# Green Maxima Clam?



## Tristan (Aug 15, 2011)

So I was lucky enough to come across this gem recently and I thought I should share it given the rarity. I am still torn as to if I can keep it as I am moving in a few months. I also found this "orange" one...


----------



## ameekplec. (May 1, 2008)

Very cool. I wonder if the orange will darken to gold/tan eventually.


----------



## Marz (Mar 1, 2014)

Wow! Would love to have a clam and those are of course much different than I have seen in the past.


----------



## fury165 (Aug 21, 2010)

Tristan said:


> I am still torn as to if I can keep it as I am moving in a few months..


I'm curious, why would moving prevent you from keeping it? Are clams sensitive to changes or is it a space thing?


----------



## Tristan (Aug 15, 2011)

fury165 said:


> I'm curious, why would moving prevent you from keeping it? Are clams sensitive to changes or is it a space thing?

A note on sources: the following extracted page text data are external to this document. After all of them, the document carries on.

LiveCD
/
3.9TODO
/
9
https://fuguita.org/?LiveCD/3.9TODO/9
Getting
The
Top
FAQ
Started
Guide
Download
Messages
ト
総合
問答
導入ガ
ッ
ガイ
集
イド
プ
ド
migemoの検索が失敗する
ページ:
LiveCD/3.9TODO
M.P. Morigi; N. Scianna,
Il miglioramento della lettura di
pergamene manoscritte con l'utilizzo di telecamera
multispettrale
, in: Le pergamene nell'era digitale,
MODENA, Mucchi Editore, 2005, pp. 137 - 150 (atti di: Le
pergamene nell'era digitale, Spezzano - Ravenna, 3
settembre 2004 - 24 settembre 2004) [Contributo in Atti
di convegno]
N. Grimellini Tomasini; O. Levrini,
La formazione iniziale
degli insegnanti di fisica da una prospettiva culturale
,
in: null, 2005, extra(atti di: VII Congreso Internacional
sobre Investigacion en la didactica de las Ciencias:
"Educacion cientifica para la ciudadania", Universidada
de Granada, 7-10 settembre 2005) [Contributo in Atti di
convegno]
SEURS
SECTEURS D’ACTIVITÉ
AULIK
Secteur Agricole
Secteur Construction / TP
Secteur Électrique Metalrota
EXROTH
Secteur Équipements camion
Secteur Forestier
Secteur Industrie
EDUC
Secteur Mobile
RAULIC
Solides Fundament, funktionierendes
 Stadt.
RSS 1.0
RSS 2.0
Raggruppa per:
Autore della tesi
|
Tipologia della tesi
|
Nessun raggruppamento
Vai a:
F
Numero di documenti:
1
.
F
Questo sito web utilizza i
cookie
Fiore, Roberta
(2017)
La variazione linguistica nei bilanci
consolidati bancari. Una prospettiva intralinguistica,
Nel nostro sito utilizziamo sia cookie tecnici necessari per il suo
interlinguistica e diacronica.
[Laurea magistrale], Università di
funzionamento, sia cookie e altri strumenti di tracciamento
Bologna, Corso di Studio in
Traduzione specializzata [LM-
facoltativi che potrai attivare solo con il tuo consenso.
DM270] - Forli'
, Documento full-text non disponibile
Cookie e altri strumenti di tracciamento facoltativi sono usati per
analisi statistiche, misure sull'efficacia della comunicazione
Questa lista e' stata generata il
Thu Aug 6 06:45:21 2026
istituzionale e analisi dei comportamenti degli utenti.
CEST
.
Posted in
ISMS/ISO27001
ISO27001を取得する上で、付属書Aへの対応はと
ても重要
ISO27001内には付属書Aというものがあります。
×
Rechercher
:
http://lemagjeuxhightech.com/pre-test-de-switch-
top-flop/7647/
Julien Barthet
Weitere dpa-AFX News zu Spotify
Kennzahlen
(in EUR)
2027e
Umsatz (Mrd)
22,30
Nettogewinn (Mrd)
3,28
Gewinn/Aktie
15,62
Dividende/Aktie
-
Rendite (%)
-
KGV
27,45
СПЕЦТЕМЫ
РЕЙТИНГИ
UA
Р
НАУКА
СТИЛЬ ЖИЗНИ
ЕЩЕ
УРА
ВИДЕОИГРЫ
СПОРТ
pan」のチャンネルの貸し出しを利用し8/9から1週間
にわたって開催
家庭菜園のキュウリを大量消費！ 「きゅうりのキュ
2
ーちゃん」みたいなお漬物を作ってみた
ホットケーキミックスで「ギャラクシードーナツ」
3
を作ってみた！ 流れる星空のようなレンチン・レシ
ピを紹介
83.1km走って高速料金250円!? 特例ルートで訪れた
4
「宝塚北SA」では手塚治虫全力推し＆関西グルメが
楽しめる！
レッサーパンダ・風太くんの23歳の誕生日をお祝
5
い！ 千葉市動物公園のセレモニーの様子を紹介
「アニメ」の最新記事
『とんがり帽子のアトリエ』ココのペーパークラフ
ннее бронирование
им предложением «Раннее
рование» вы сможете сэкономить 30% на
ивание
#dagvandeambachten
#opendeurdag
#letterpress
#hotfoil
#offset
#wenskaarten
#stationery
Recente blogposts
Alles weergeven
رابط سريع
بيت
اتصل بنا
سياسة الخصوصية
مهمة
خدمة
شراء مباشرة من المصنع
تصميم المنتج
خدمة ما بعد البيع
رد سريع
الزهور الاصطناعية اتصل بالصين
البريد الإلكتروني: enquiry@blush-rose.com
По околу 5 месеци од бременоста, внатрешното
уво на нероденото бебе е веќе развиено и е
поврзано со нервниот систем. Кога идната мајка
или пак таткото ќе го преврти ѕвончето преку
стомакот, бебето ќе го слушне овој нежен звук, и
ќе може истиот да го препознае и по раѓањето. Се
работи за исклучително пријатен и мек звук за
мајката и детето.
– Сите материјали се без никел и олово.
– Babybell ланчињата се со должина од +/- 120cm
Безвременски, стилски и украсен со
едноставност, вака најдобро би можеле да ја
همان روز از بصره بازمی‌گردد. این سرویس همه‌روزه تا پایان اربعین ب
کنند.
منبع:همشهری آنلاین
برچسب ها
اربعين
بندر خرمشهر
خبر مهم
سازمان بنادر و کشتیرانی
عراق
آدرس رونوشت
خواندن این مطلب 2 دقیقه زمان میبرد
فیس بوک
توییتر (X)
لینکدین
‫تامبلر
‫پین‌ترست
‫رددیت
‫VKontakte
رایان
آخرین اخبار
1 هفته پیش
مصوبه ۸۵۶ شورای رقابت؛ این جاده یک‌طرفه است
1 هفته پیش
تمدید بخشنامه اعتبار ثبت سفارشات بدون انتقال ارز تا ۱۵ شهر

The lack of aquarium would hinder me from being able to keep it/them


----------



## Taipan (Feb 12, 2012)

Keep them. Of course....this advice is also coming from an individual that doesn't even have an aquarium currently.....


----------



## fury165 (Aug 21, 2010)

Tristan said:


> The lack of aquarium would hinder me from being able to keep it/them


Pfft.. A hard core guy like you gonna let a little thing of being tankless stop you?? I know a guy who has all kinds of uber stuff and he doesn't even have a tank!


----------



## fury165 (Aug 21, 2010)

Taipan said:


> Keep them. Of course....this advice is also coming from an individual that doesn't even have an aquarium currently.....


...and here he is


----------



## Tristan (Aug 15, 2011)

Yeah I don't know what I'll do with all my sticks... maybe I will start a store so I can store everything...or just store it with reds


----------



## notclear (Nov 5, 2011)

Or you can sell the green one to me, one less clam for you to worry


----------



## Sea MunnKey (Oct 2, 2014)

Where do you find these nicely colored clams?


----------



## mmatt (Feb 12, 2012)

damn!!  wouldnt mind getting my hands on eitherr one of these beauties!


----------